Solution Approach 2:
The patent transitions from discrete binary responses to continuous multi-dimensional response measurements. By introducing continuous response variables and multi-dimensional stimulus components, the system captures the complexity of real-world customer behavior while maintaining measurability through structured data collection.
2Ease of operation
If discrete binary responses are observed, then the data collection is straightforward, but the nuance of continuous customer behavior is lost
Solution Approach 1:
The patent changes the measurement parameter from discrete binary values to continuous variables. Customer responses are measured on continuous scales that capture nuanced behavior, while the system maintains ease of operation through automated data collection and standardized measurement protocols.
Solution Approach 2:
The patent introduces intermediary measurement mechanisms that translate complex continuous customer behavior into structured data that is easy to collect and analyze. Response proxies and intermediate metrics serve as mediators between the complex reality of customer behavior and the simplified data collection process.

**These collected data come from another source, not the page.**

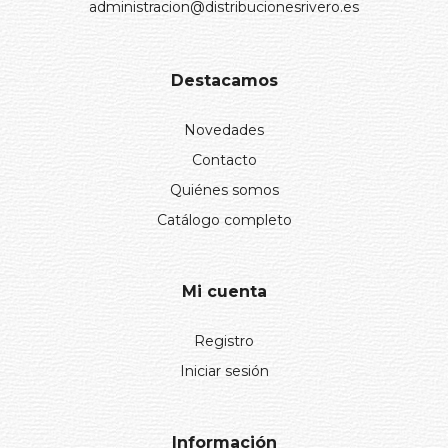
administracion@distribucionesrivero.es
Destacamos
Novedades
Contacto
Quiénes somos
Catálogo completo
Mi cuenta
Registro
Iniciar sesión
Información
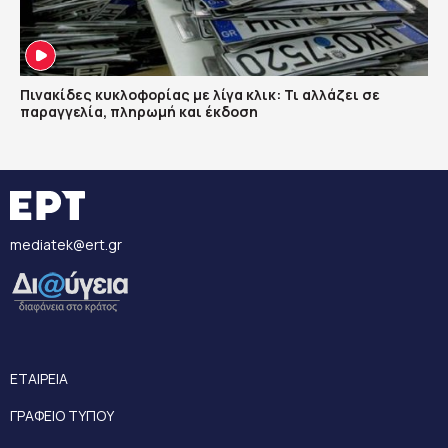
Πινακίδες κυκλοφορίας με λίγα κλικ: Τι αλλάζει σε
παραγγελία, πληρωμή και έκδοση
mediatek@ert.gr
ΕΤΑΙΡΕΙΑ
ΓΡΑΦΕΙΟ ΤΥΠΟΥ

3Adaptability or versatility
If multi-faceted stimuli are utilized, then the ability to capture complex customer interactions is improved, but the ability to identify which aspect generates the response becomes difficult
Solution Approach 1:
The patent segments multi-faceted stimuli into distinct components that can be independently analyzed. By breaking down complex stimuli into separate elements and tracking each component's contribution to customer response, the system identifies which specific aspect generates the response while maintaining the ability to present complex multi-faceted offers.
Solution Approach 2:
The patent implements feedback mechanisms that track the relationship between specific stimulus components and customer responses. Through iterative observation and analysis of response patterns, the system learns to identify which aspects of complex stimuli drive customer behavior, enabling targeted optimization of specific stimulus elements.
4Device complexity
If simple price variations are tested, then the experiment design is simple, but the ability to optimize complex pricing strategies is limited
Solution Approach 1:
The patent segments pricing strategies into multiple independent variables that can be tested and optimized separately. By dividing complex pricing strategies into component elements such as price levels, discounts, bundles, and timing, the system maintains simple experiment designs for each component while achieving comprehensive optimization of the overall pricing strategy.
Solution Approach 2:
The patent introduces dynamic pricing optimization that adapts to complex market conditions through iterative learning. The system dynamically adjusts multiple pricing parameters based on observed customer responses, enabling optimization of complex pricing strategies while maintaining manageable experiment designs through adaptive, data-driven adjustments.
Data Source
AI summary
Systems and methods are described which optimize a business process through adaptive learning. Incoming customers are profiled and based on the customer's profile, a corresponding set of actions may be generated. From this set of actions, an algorithm is used to select a discrete action which is then presented to the customer. The customer's response to the presented action may in turn be used to forecast future customer responses and update the selection algorithm. These methods and systems allow attainment of a specific objective through progressive optimization of a business process.